I couldn't find this actually stated anywhere, but it looks like if you want to 
use z/OS FTP to transmit a UTF-8 encoded file to (and I assume from) an EBCDIC 
codepage you have to use multi-byte encoding instead of single byte encoding.  
The z/OS file also has to be variable length, not fixed length.

Here is an example using curl.  Note that this works even on standard Windows 
10, as curl.exe is now provided with Windows 10.  If you are using PowerShell 
instead of CMD.exe you need to specify "curl.exe" instead of just "curl".  
Search the internet for why, if you care.
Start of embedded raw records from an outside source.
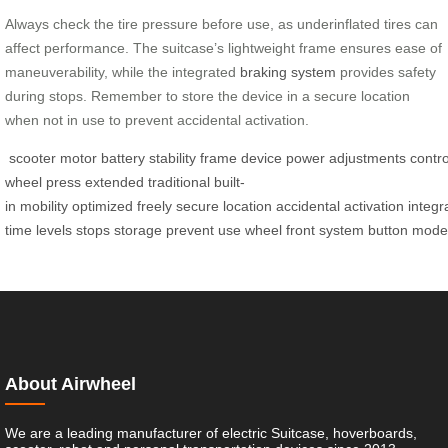
Always check the tire pressure before use, as underinflated tires can
affect performance. The suitcase’s lightweight frame ensures ease of
maneuverability, while the integrated
braking system
provides safety
during stops. Remember to store the device in a secure location
when not in use to prevent accidental activation.
scooter
motor
battery
stability
frame
device
power
adjustments
contro
wheel
press
extended
traditional
built-
in
mobility
optimized
freely
secure
location
accidental
activation
integr
time
levels
stops
storage
prevent
use
wheel
front
system
button
mode
About Airwheel
We are a leading manufacturer of electric Suitcase, hoverboards,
curl --user DVFJS --ftp-ssl --insecure --use-ascii --quote "site 
mbdataconn=(ibm-1140,utf-8) encoding=mbcs" --upload-file 
20201106180101ICMUpload.txt ftp://ZOSD:8443/'DEV.RXMTIN.ICM.ICMM2M.VB'

"--insecure" is necessary for me because we have a self-signed FTP server 
certificate.  It may not be necessary for you.

Note that this is only required if the source file actually has one or more 
multi-byte UTF-8 codepoints.  A UTF-8 file that only has single-byte codepoints 
is identical to a standard 7-bit ASCII file and can be transmitted using a 
default sbcs encoding.

I honestly was surprised this work, as the documentation (as I read it, anyway) 
didn't seem to indicate that conversion between a multi-byte codeset (UTF-8) 
and a single-byte EBCDIC codeset (IBM-1140, in this case) is possible.  But 
apparently it is.  Note that I didn't test anything where the EBCDIC codepage 
does not have a corresponding codepoint for a particular character.  The 
character in question in this example is "รก", which is code-sequence x'C3A1' in 
UTF-8 and x'45' in ECBDIC-1140.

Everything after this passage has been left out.